I made a creation for dinner tonight, made poor man's spaghetti sauce but it was damn flavorful and delicious. I didn't have all the vegetables my mother would have used, but I did a good job filling in with what I do have and it. was. amazing.
All the things I've been reading, learning and incorporating into my life are helping to create a much more peaceful space, one where I can stop and smell the roses. One with less guilt, less stress and whole lot more love, happiness and smiles. It's good to be me again.
I'm down from 277 to 249 as of this morning...28 pounds in 37 days. Not bad! Not starving AT ALL, feel GREAT and the best part? My blood pressure is healthy again. No meds!
Currently, my short term goal is to be close to 230 by the end of May. I want to be able to walk around Seattle and enjoy the city a bit without knee or hip or back pain. I want to be unconcerned about how I fit into the airplane seat. And I'm well on my way.

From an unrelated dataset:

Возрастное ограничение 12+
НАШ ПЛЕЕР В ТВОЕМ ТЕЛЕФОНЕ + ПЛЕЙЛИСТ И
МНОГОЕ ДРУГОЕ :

Only thing I've been lax about is exercise and when I do get out and move, I'm reminded of how out of shape I've let myself become again. How difficult it is to do things that were easy just a couple years ago. I also remember how I got to the point they were easy and so that has given me the motivation I need to keep going, once I start.
So the next few weeks will mean more moving. LOT'S more moving. Less computing, less facebooking...detaching from this box I'm typing on and getting into the world. I'll post about as often as I am, unless I have some huge AHA! moment to share.

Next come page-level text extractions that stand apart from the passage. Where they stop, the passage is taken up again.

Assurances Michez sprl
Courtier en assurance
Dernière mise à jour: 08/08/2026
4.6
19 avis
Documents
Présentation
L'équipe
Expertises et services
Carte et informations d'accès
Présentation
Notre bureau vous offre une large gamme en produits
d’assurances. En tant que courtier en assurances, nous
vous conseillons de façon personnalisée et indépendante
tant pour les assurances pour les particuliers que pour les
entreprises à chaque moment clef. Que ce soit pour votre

Just know, if you're reading this and struggling with some addiction, whether it's food related, cigarettes, drugs or something else...recovery is a journey too. You'll fall down sometimes...but each time you fall is a chance to learn about yourself and what makes you tick. A chance to look inside and make changes where you want to, changes that don't come easy or go away in the blink of an eye. Changes that come with stumbling and grasping and choking and stomping...but the changes come...you can get healthy, whatever that means to you.
For me, it means being the best me I can be, whatever size I wear. As long as I'm healthy (which I am not at the moment) the rest will take care of itself.